*** Extracted material ***

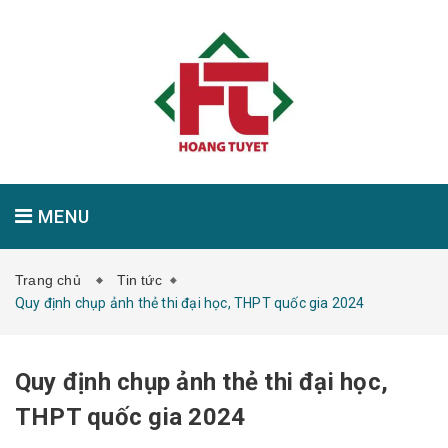
MENU
Trang chủ
Tin tức
GIỚI THIỆU
SẢN PHẨM
TIN TỨC
Quy định chụp ảnh thẻ thi đại học, THPT quốc gia 2024
Quy định chụp ảnh thẻ thi đại học,
LIÊN HỆ
THPT quốc gia 2024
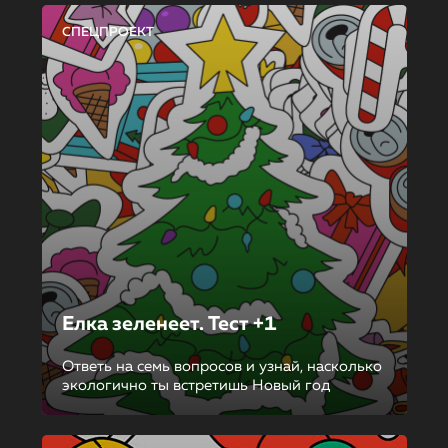
СПЕЦПРОЕКТ
Елка зеленеет. Тест +1
Ответь на семь вопросов и узнай, насколько
экологично ты встретишь Новый год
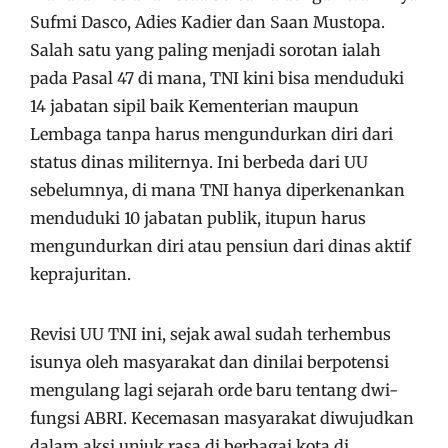
Sufmi Dasco, Adies Kadier dan Saan Mustopa.
Salah satu yang paling menjadi sorotan ialah
pada Pasal 47 di mana, TNI kini bisa menduduki
14 jabatan sipil baik Kementerian maupun
Lembaga tanpa harus mengundurkan diri dari
status dinas militernya. Ini berbeda dari UU
sebelumnya, di mana TNI hanya diperkenankan
menduduki 10 jabatan publik, itupun harus
mengundurkan diri atau pensiun dari dinas aktif
keprajuritan.
Revisi UU TNI ini, sejak awal sudah terhembus
isunya oleh masyarakat dan dinilai berpotensi
mengulang lagi sejarah orde baru tentang dwi-
fungsi ABRI. Kecemasan masyarakat diwujudkan
dalam aksi unjuk rasa di berbagai kota di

*** End of Extracted material ***

» Work to complete:
Copy exactly the lines running from the one that contains "mengulang lagi sejarah" to the end of the material, both ends included.

» Solution for this exercise:
mengulang lagi sejarah orde baru tentang dwi-
fungsi ABRI. Kecemasan masyarakat diwujudkan
dalam aksi unjuk rasa di berbagai kota di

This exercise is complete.